15 July 2014 | 1:27 pm | Hannah Story

'Finding Vivian Maier' co-director Charlie Siskel on how the film unfolded as a detective story.

It’s a story that started at an auction house in Chicago in 2007, where John Maloof was looking for high quality vintage photographs for a project he was working on. It was there that he purchased a box of negatives by Vivian Maier for $400. The negatives, and the artist responsible for them, became a subject of fascination for Maloof, who managed to track down the rest of her work: about 100,000 to 150,000 negatives, more than 3,000 prints, and hundreds of rolls of film, Super 8 movies and audio recordings. And from there, as he organised public exhibitions of her work, he started to track down people that knew Maier and could tell him her story.

That story has become the feature documentary Finding Vivian Maier, co-directed by Maloof and Charlie Siskel. In the doco Maloof uncovers the shadowy figure of Maier, a photographer who spent her day-to-day life working as a nanny, and whose work only came into the public eye following her death. He did this not just through interviews with the children she looked after, her employers and acquaintances, but through examining her photographs and her possessions, including a mountain of newspapers, notebooks and receipts.

This was “the sort of material that we would sift through as the detective story was unfolding,” Siskel says. “That was the idea for how to structure the film as a kind of detective story, almost like an archaeological dig, sifting through all these things Vivian left behind to try to form a portrait of her… trying to create order out of the chaos that’s left behind.
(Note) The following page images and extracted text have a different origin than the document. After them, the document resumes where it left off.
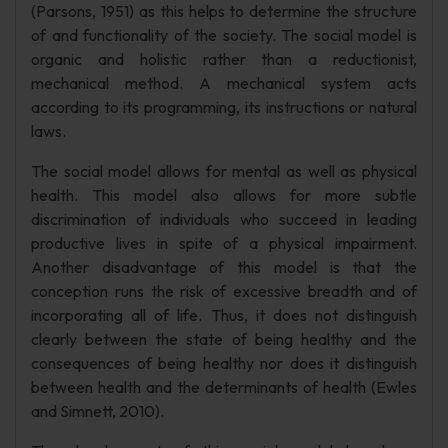
(Parsons, 1951) as this helps to determine the structure
of and functionality of the society. The social model is
organic and holistic rather than a reductionist,
mechanical method. A mechanical system acts
according to its programming, its instructions or natural
laws.
The social model allows for mental as well as physical
health. This model also allows for more subtle
discrimination of individuals who succeed in leading
productive lives in spite of a physical impairment.
Another disadvantage of this model is that the
conception runs the risk of excessive breadth and of
incorporating all of life. Thus, it does not distinguish
clearly between the state of being healthy and the
consequences of being healthy nor does it distinguish
between health and the determinants of health (Ewles
and Simnett, 2010).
In this case it was all the more intriguing because Vivian was mysterious and so full of contradictions; she’s a brilliant photographer but she’s not known as a photographer, people only seemed to know her as a nanny. The families that knew her, they didn’t know her; she was only the help, really… It may not be entirely surprising that Vivian didn’t tell them so much about her past or her true ambitions and her artistic ambitions. They seem not to have really asked about all those pictures. They now express surprise about it but they noticed the camera, they all say she always had a camera on, but maybe they didn’t ask to see the photographs. Maybe that’s why she didn’t show them.”

In the eyes of Maloof and Siskel, Maier is one of the great street photographers of the 20th century, capturing images of the disenfranchised and telling stories about “someone sitting alone eating a sandwich on a park bench”. “She was a brilliant artist who happened to be a nanny by day. Being a nanny was merely a kind of disguise, a thing that allowed her to pursue her true calling which was her art.”